Gilead, Galapagos build case for JAK inhibitor with Phase 2 win
- Gilead Sciences and partner Galapagos said Thursday their investigational anti-inflammation drug succeeded in a Phase 2 trial of patients with moderate to severe ankylosing spondylitis, a kind of arthritis that causes pain and swelling in the joints.
- Patients taking the drug, filgotinib, experienced significantly greater improvements in disease activity after 12 weeks than those who received placebo. Additionally, 76% of filgotinib-treated patients versus 40% of placebo-treated patients achieved an ASAS20 response, meaning they had at least a 20% improvement in several measures of disease severity.
- The trial's two arms showed similar proportions of adverse events, according to Gilead and Galapagos. However, there was one patient on filgotinib who experienced a serious, treatment-emergent case of pneumonia. Also, one patient with an inherited risk of blood clots had a non-serious deep vein thrombosis during the period following filgotinib treatment.
Filgotinib is part of a growing class of anti-inflammatory agents which inhibit Janus kinases, enzymes that play a role in immune responses.
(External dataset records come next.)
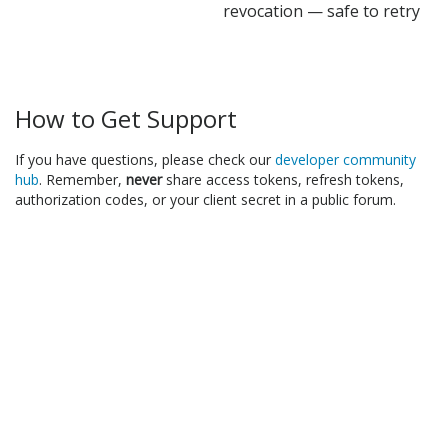
revocation — safe to retry
How to Get Support
If you have questions, please check our
developer community
hub
. Remember,
never
share access tokens, refresh tokens,
authorization codes, or your client secret in a public forum.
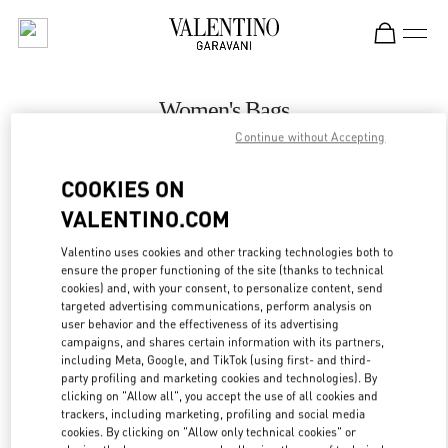
Skip to content
Return to Nav
Women's Bags
Continue without Accepting
Valentino
Kuwait City Harvey Nichols
COOKIES ON
VALENTINO.COM
CALL NOW
Valentino uses cookies and other tracking technologies both to
LINK OPENS IN
GET DIRECTIONS
ensure the proper functioning of the site (thanks to technical
cookies) and, with your consent, to personalize content, send
targeted advertising communications, perform analysis on
user behavior and the effectiveness of its advertising
campaigns, and shares certain information with its partners,
including Meta, Google, and TikTok (using first- and third-
party profiling and marketing cookies and technologies). By
clicking on "Allow all", you accept the use of all cookies and
trackers, including marketing, profiling and social media
cookies. By clicking on "Allow only technical cookies" or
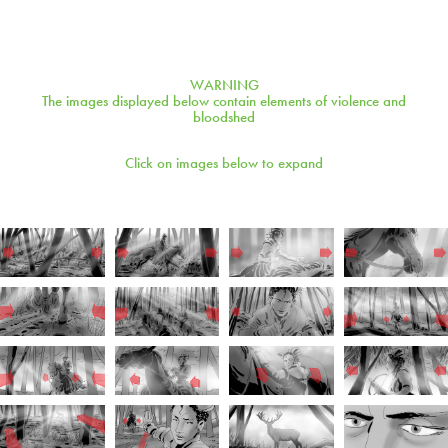
WARNING
The images displayed below contain elements of violence and
bloodshed
Click on images below to expand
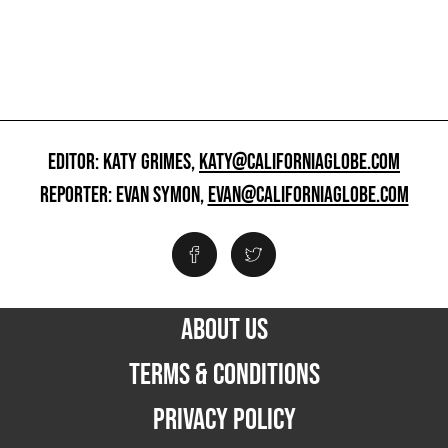
EDITOR: KATY GRIMES,
KATY@CALIFORNIAGLOBE.COM
REPORTER: EVAN SYMON,
EVAN@CALIFORNIAGLOBE.COM
ABOUT US
TERMS & CONDITIONS
PRIVACY POLICY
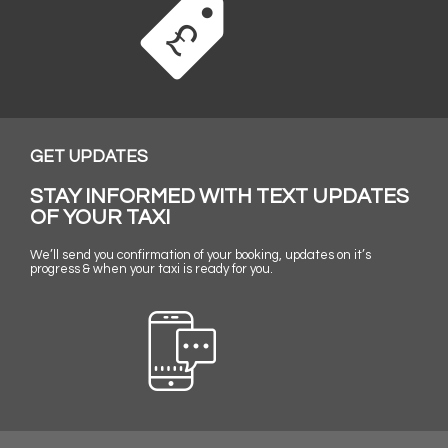
GET UPDATES
STAY INFORMED WITH TEXT UPDATES
OF YOUR TAXI
We’ll send you confirmation of your booking, updates on it’s
progress & when your taxi is ready for you.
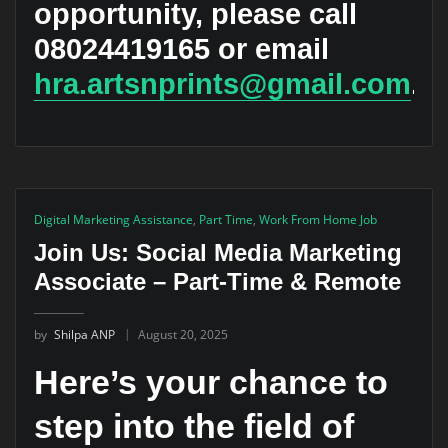
opportunity, please call
08024419165
or email
hra.artsnprints@gmail.com
.
Digital Marketing Assistance
,
Part Time
,
Work From Home Job
Join Us: Social Media Marketing
Associate – Part-Time & Remote
by
Shilpa ANP
August 20, 2025
Here’s your chance to
step into the field of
The first JAK-blocking therapy to gain Food and Drug Administration approval in humans was Pfizer's Xeljanz (tofacitinib) in 2012 for the treatment of rheumatoid arthritis (RA). Two others have since come to market, though only one — Eli Lilly and Incyte's Olumiant (baricitinb) — also carries an RA indication.
Gilead and Galapagos are looking to add filgotinib to that short list. The drug is already in three late-stage RA trials, with the earliest set to complete in December. Though Wall Street expects filgotinib to gain approval and eventually become a blockbuster, there are obstacles to clear before that can happen.
For one, analysts predict filgotinib will be the fourth JAK inhibitor for RA to hit the market, behind Xeljanz, Olumiant and AbbVie's investigational drug upadacitinib.
Some labeling setbacks have made Lilly's drug less of a competitive threat, but the same can't be said for Xeljanz and upadacitinib. Revenue from the Pfizer product grew more than 150% from 2015 to 2017, reaching $1.35 billion last year. And upadacitinib has proven both clean and effective in the clinic, supporting AbbVie's ambitious goal of $6.5 billion in annual sales for the drug by 2025.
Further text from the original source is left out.